(What the task requires):
Each entry below is to be given again word for word, with no pictures.

Saved entries:
- - - - -
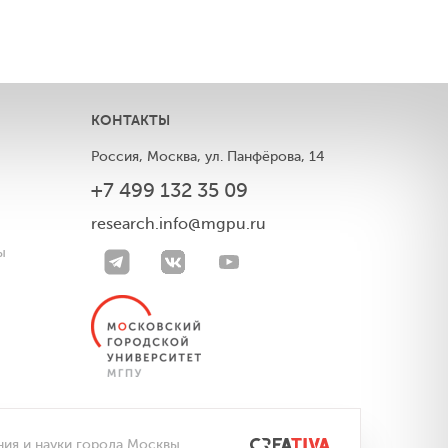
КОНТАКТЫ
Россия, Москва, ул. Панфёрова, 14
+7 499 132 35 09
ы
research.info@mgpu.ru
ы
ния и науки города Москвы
- - - - -
(Answer section):
КОНТАКТЫ
Россия, Москва, ул. Панфёрова, 14
+7 499 132 35 09
ы
research.info@mgpu.ru
ы
ния и науки города Москвы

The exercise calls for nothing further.